Speed costs money, how fa$t do you wanna go?
July 15, 2005 5:31 PM   Subscribe

Behind the scenes in Bonneville. Land speed record racing, as practiced every year during Bonneville Speed Week, is at once the simplest and most unique form of motor racing around. Here's a look into the Rice/Vigeant team's Suzuki Hayabusa-powered lakester--from construction to competition, near-tragedy to rebirth.
posted by arto (9 comments total)
 
The shop foreman at the machine shop I used to work at was (and may still be) the world-record-holder for driving a normally-aspirated flathead-powered car. He had a flathead V-8 from an ancient Ford jammed into a 1979 Mustang, or thereabouts, which he managed to take over 130MPH, I think.

I never got out to the Flats to see him run, but he did warn me that, if I ever did go, I should wear long pants. You see, if you're male, and you wear shorts, the sun reflects up your shorts from off the salt and gives you a sunburn in a most uncomfortable place.

Dutifully filed under "Remember this for future reference".
posted by mr_crash_davis at 6:22 PM on July 15, 2005


I always heard you could go out to Bonneville in a regular car and drive on the salt flats as fast as you want. Is that true?
posted by rolypolyman at 7:52 PM on July 15, 2005


Kinda. There are a couple of "run whatcha brung" classes, the 130 and 150mph clubs, but it's not quite no-rules anarchy. Never been there myself, but it's something to file under "someday before I die".
posted by arto at 8:04 PM on July 15, 2005


What a delightful post. I particularly enjoyed seeing how the late-model GM lakester looks very much like the lakester on the cover of the (1932?) Hot Rod Comics.
posted by ikkyu2 at 8:36 PM on July 15, 2005


I honestly wonder why land speed records require a human driver. At the super high speeds the car is pointed straight and the driver honestly doesn't have to do much but make sure nothing goes horribly wrong (and try not dying in the process).
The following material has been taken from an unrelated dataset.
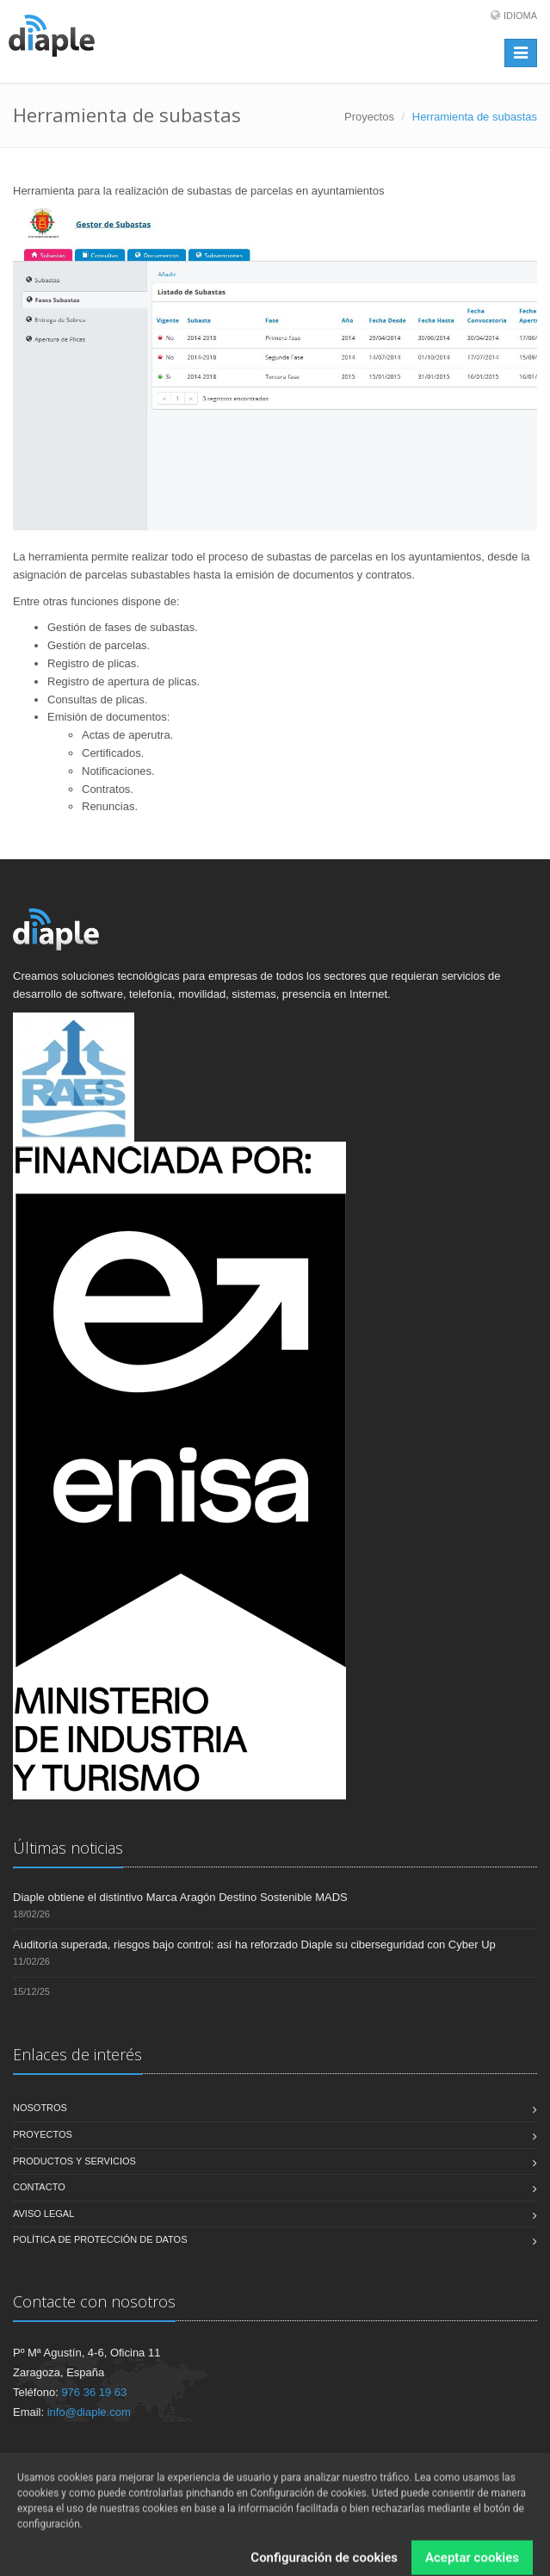 The width and height of the screenshot is (550, 2576). I want to click on Diaple obtiene el distintivo Marca Aragón Destino Sostenible MADS, so click(180, 1897).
I don't see why the entire process can't simply be handled via remote control.
posted by mathowie at 4:20 AM on July 16, 2005


Friends of mine have been attempting to break a record at the salt flats using a Vincent Streamliner, think they're going to try again this year. Been interesting watching the project come together seeing the amount of work and ingenuity required to get two old Vincent engines to go over 300 miles an hour.
posted by squeak at 4:23 AM on July 16, 2005


I don't see why the entire process can't simply be handled via remote control.

And the Olympics could allow robotic bob sleds, robotic horse riders (there are robotic camel jockeys now), and robotic bicycles. In terms of engineering, the cars, like rockets (which the fastest of these cars are), should be unmanned. But who cares how fast a machine driving a machine went? People want to know about people.

The real challenge, though, is in the water speed record: "Campbell's headless body wasn't found for 34 years."
posted by pracowity at 10:13 AM on July 16, 2005


mathowie writes "I don't see why the entire process can't simply be handled via remote control."
What pracowity said. Plus there is a lot of seat of the pants control feedback that can't really be telemetrised and the requirements to house a human limit packaging options.
posted by Mitheral at 10:52 AM on July 16, 2005


But who cares how fast a machine driving a machine went?

I do! Me, sir!

I'd love to see a couple of series spun off of F1 like that. One could have cars driven by humans through telepresence, and the other could be straight autonomous cars, just so the cars wouldn't have any inhabitants to keep safe. I'd love to watch cars cornering at eight gees through Monte Carlo, or hitting 350+mph at Indianapolis.